| WORK ITEM |
The expected result is a word-for-word copy of the entries, minus any pictures.

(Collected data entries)

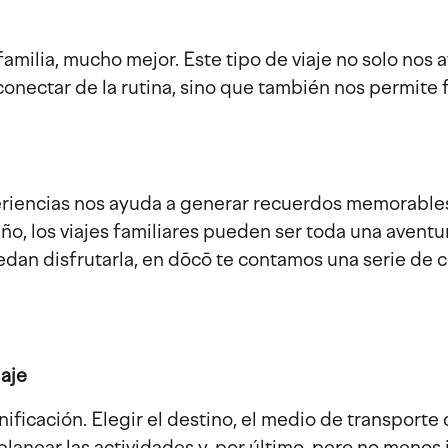
familia, mucho mejor. Este tipo de viaje no solo nos 
conectar de la rutina, sino que también nos permite f
riencias nos ayuda a generar recuerdos memorables 
año, los viajes familiares pueden ser toda una aventu
dan disfrutarla, en dōcō te contamos una serie de 
aje
nificación. Elegir el destino, el medio de transporte
lanear las actividades y, por último, pero no menos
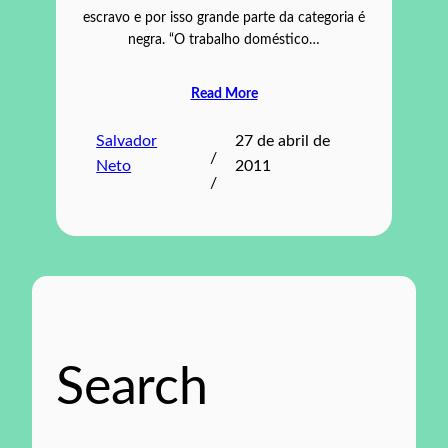
escravo e por isso grande parte da categoria é
negra. “O trabalho doméstico…
Read More
Salvador
27 de abril de
/
Neto
2011
/
Search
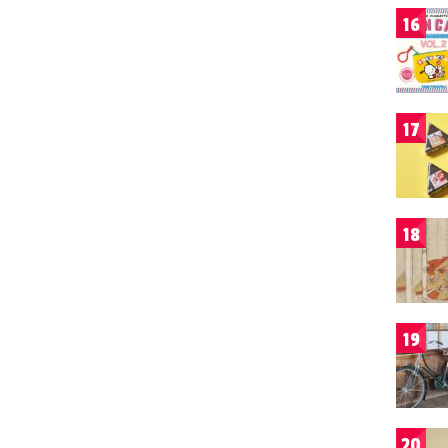
16
17
18
19
20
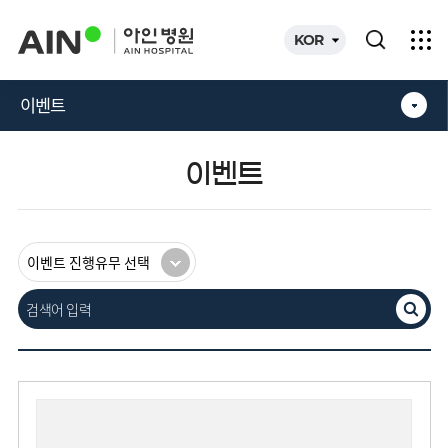
카피라이트로 가기
본문으로 가기
주메뉴로 가기
KOR
이벤트
이벤트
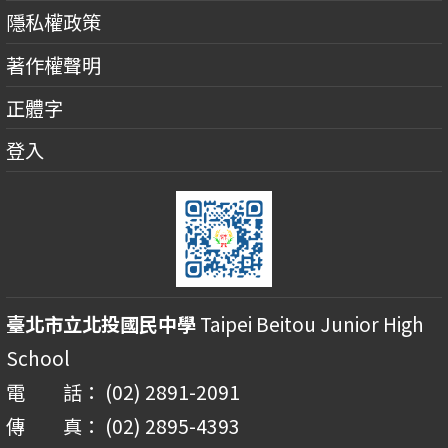
隱私權政策
著作權聲明
正體字
登入
臺北市立北投國民中學
Taipei Beitou Junior High
School
電 話： (02) 2891-2091
傳 真： (02) 2895-4393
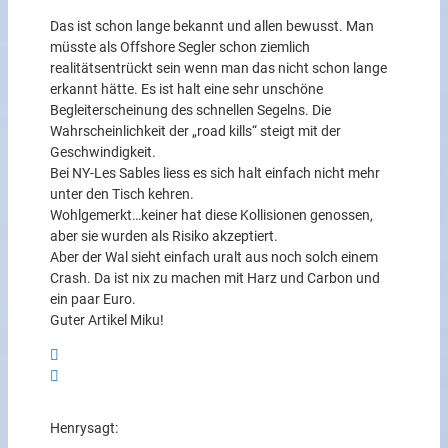
Das ist schon lange bekannt und allen bewusst. Man
müsste als Offshore Segler schon ziemlich
realitätsentrückt sein wenn man das nicht schon lange
erkannt hätte. Es ist halt eine sehr unschöne
Begleiterscheinung des schnellen Segelns. Die
Wahrscheinlichkeit der „road kills“ steigt mit der
Geschwindigkeit.
Bei NY-Les Sables liess es sich halt einfach nicht mehr
unter den Tisch kehren.
Wohlgemerkt…keiner hat diese Kollisionen genossen,
aber sie wurden als Risiko akzeptiert.
Aber der Wal sieht einfach uralt aus noch solch einem
Crash. Da ist nix zu machen mit Harz und Carbon und
ein paar Euro.
Guter Artikel Miku!
Henry
sagt:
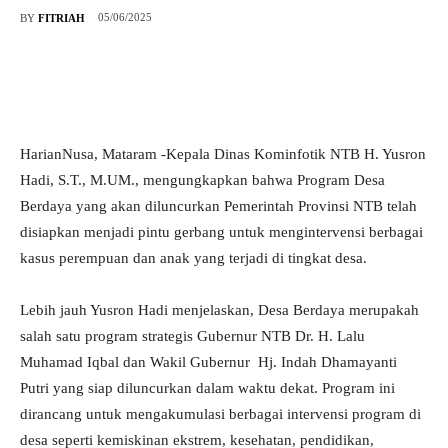
05/06/2025
BY
FITRIAH
HarianNusa, Mataram -Kepala Dinas Kominfotik NTB H. Yusron
Hadi, S.T., M.UM., mengungkapkan bahwa Program Desa
Berdaya yang akan diluncurkan Pemerintah Provinsi NTB telah
disiapkan menjadi pintu gerbang untuk mengintervensi berbagai
kasus perempuan dan anak yang terjadi di tingkat desa.
Lebih jauh Yusron Hadi menjelaskan, Desa Berdaya merupakah
salah satu program strategis Gubernur NTB Dr. H. Lalu
Muhamad Iqbal dan Wakil Gubernur Hj. Indah Dhamayanti
Putri yang siap diluncurkan dalam waktu dekat. Program ini
dirancang untuk mengakumulasi berbagai intervensi program di
desa seperti kemiskinan ekstrem, kesehatan, pendidikan,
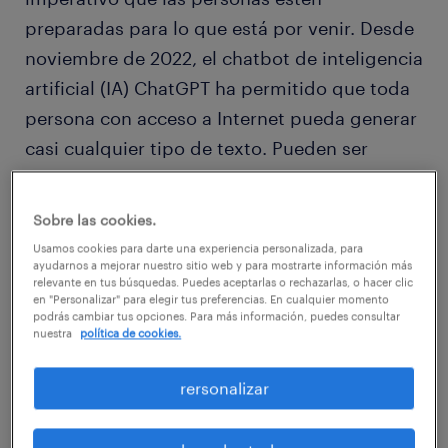
preparadas para lo que está por venir. Desde
noviembre de 2022, el chatbot de inteligencia
artificial (IA) ChatGPT ha permitido que toda
persona con acceso a Internet pueda generar
casi cualquier tipo de texto. Pueden ser
complejos ensayos, memorandos breves o
poemas. Incluso con indicaciones básicas,
Sobre las cookies.
ChatGPT puede completar tareas escritas
Usamos cookies para darte una experiencia personalizada, para
complejas en minutos y funcionar como una
ayudarnos a mejorar nuestro sitio web y para mostrarte información más
relevante en tus búsquedas. Puedes aceptarlas o rechazarlas, o hacer clic
herramienta creativa para producir contenido
en "Personalizar" para elegir tus preferencias. En cualquier momento
podrás cambiar tus opciones. Para más información, puedes consultar
eficiente de forma rápida.
nuestra
política de cookies.
Entre los que reportan tales beneficios están
rersonalizar
quienes buscan empleo. Aprovechando un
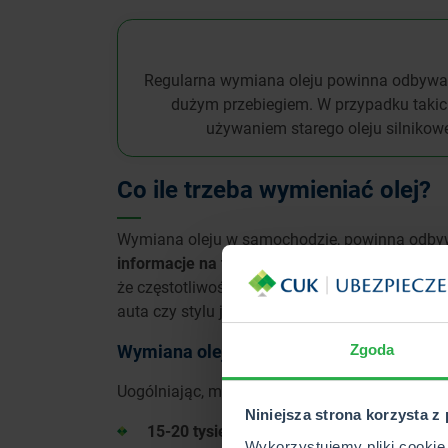
Regularna wymiana oleju powinna odbywać 
dużym przebiegiem. W przypadku takic
używaniem starego oleju silnikowe
Co ile trzeba wymieniać olej?
Wymiana oleju w samochodzie, powinna odby
informacje na ten temat znajdziesz w instrukc
że częstotliwość wykonywania tego typu prac 
auta czy stylu jazdy.
Wymiana oleju a przebieg auta
Zgoda
Uogólniając, można powiedzieć, że wymiana o
Niniejsza strona korzysta z
15-20 tysięcy kilometrów w przypadku aut
Wykorzystujemy pliki cookie 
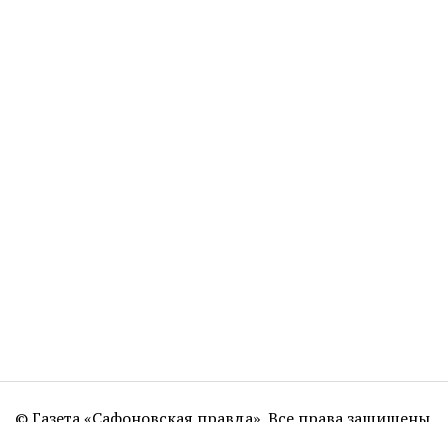
© Газета «Сафоновская правда». Все права защищены.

| WRITTEN SOLUTION |
familia, mucho mejor. Este tipo de viaje no solo nos 
conectar de la rutina, sino que también nos permite f
riencias nos ayuda a generar recuerdos memorables 
año, los viajes familiares pueden ser toda una aventu
dan disfrutarla, en dōcō te contamos una serie de 
aje
nificación. Elegir el destino, el medio de transporte
lanear las actividades y, por último, pero no menos
escravo e por isso grande parte da categoria é
negra. “O trabalho doméstico…
Read More
Salvador
27 de abril de
/
Neto
2011
/
Search
16
17
18
19
20
카피라이트로 가기
본문으로 가기
주메뉴로 가기
KOR
이벤트
이벤트
隱私權政策
著作權聲明
正體字
登入
臺北市立北投國民中學
Taipei Beitou Junior High
School
電 話： (02) 2891-2091
傳 真： (02) 2895-4393
Das ist schon lange bekannt und allen bewusst. Man
müsste als Offshore Segler schon ziemlich
realitätsentrückt sein wenn man das nicht schon lange
erkannt hätte. Es ist halt eine sehr unschöne
Begleiterscheinung des schnellen Segelns. Die
Wahrscheinlichkeit der „road kills“ steigt mit der
Geschwindigkeit.
Bei NY-Les Sables liess es sich halt einfach nicht mehr
unter den Tisch kehren.
Wohlgemerkt…keiner hat diese Kollisionen genossen,
aber sie wurden als Risiko akzeptiert.
Aber der Wal sieht einfach uralt aus noch solch einem
Crash. Da ist nix zu machen mit Harz und Carbon und
ein paar Euro.
Guter Artikel Miku!
Henry
sagt:
05/06/2025
BY
FITRIAH
HarianNusa, Mataram -Kepala Dinas Kominfotik NTB H. Yusron
Hadi, S.T., M.UM., mengungkapkan bahwa Program Desa
Berdaya yang akan diluncurkan Pemerintah Provinsi NTB telah
disiapkan menjadi pintu gerbang untuk mengintervensi berbagai
kasus perempuan dan anak yang terjadi di tingkat desa.
Lebih jauh Yusron Hadi menjelaskan, Desa Berdaya merupakah
salah satu program strategis Gubernur NTB Dr. H. Lalu
Muhamad Iqbal dan Wakil Gubernur Hj. Indah Dhamayanti
Putri yang siap diluncurkan dalam waktu dekat. Program ini
dirancang untuk mengakumulasi berbagai intervensi program di
desa seperti kemiskinan ekstrem, kesehatan, pendidikan,
preparadas para lo que está por venir. Desde
noviembre de 2022, el chatbot de inteligencia
artificial (IA) ChatGPT ha permitido que toda
persona con acceso a Internet pueda generar
casi cualquier tipo de texto. Pueden ser
complejos ensayos, memorandos breves o
poemas. Incluso con indicaciones básicas,
Sobre las cookies.
ChatGPT puede completar tareas escritas
Usamos cookies para darte una experiencia personalizada, para
complejas en minutos y funcionar como una
ayudarnos a mejorar nuestro sitio web y para mostrarte información más
relevante en tus búsquedas. Puedes aceptarlas o rechazarlas, o hacer clic
herramienta creativa para producir contenido
en "Personalizar" para elegir tus preferencias. En cualquier momento
podrás cambiar tus opciones. Para más información, puedes consultar
eficiente de forma rápida.
nuestra
política de cookies.
Entre los que reportan tales beneficios están
rersonalizar
quienes buscan empleo. Aprovechando un
Regularna wymiana oleju powinna odbywać 
dużym przebiegiem. W przypadku takic
używaniem starego oleju silnikowe
Co ile trzeba wymieniać olej?
Wymiana oleju w samochodzie, powinna odby
informacje na ten temat znajdziesz w instrukc
że częstotliwość wykonywania tego typu prac 
auta czy stylu jazdy.
Wymiana oleju a przebieg auta
Zgoda
Uogólniając, można powiedzieć, że wymiana o
Niniejsza strona korzysta z
15-20 tysięcy kilometrów w przypadku aut
Wykorzystujemy pliki cookie 
© Газета «Сафоновская правда». Все права защищены.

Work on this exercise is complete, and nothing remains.